Volvió al recibidor, donde había dejado su botella de champán, y regresó con ella. Poniéndose en cuclillas sobre la mesita de café, desenroscó el fondo de la falsa botella y la vació del contenido. Aparte de un detonador eléctrico envuelto en algodón en una cajita, una serie de pequeños imanes y un rollo de cable eléctrico corriente de cinco amperios, llevaba un trozo de CLC.
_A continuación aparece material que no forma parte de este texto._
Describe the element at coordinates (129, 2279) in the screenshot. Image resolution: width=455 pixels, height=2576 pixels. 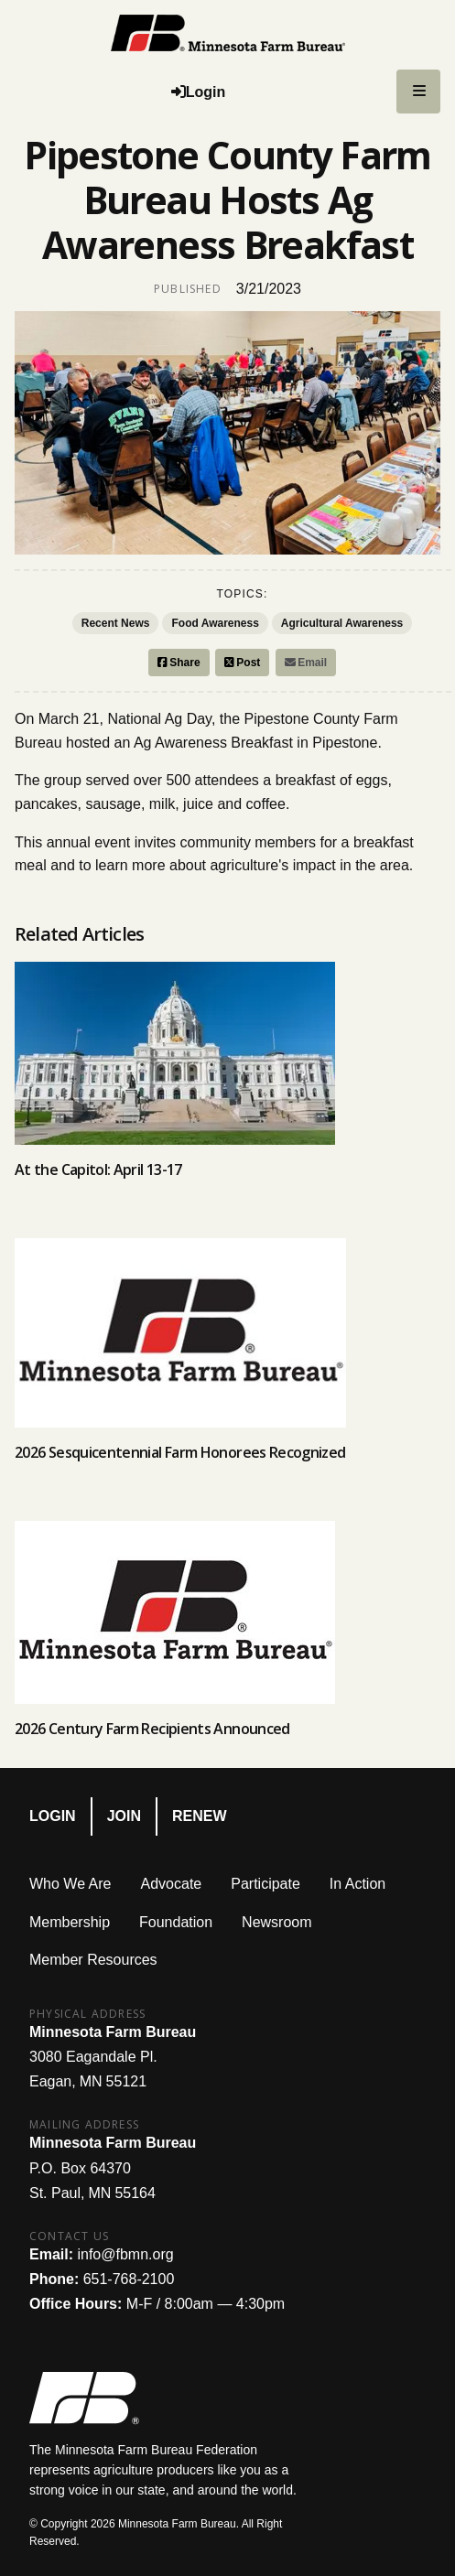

Rawlings sabía que la mejor manera de cortar una plancha de acero de doce milímetros y medio era emplear la teoría de Monroe, que había tomado su nombre del inventor del principio de «carga modelada». El CLC era un trozo de metal en forma de V, rígido, pero ligeramente flexible, envuelto en explosivo plástico. Lo fabricaban en Gran Bretaña tres compañías, una de ellas oficial y las otras dos correspondientes al sector privado. Sólo podía obtenerse mediante riguroso permiso, pero Rawlings, como ladrón profesional, tenía un contacto, un empleado infiel de una de las compañías del sector privado.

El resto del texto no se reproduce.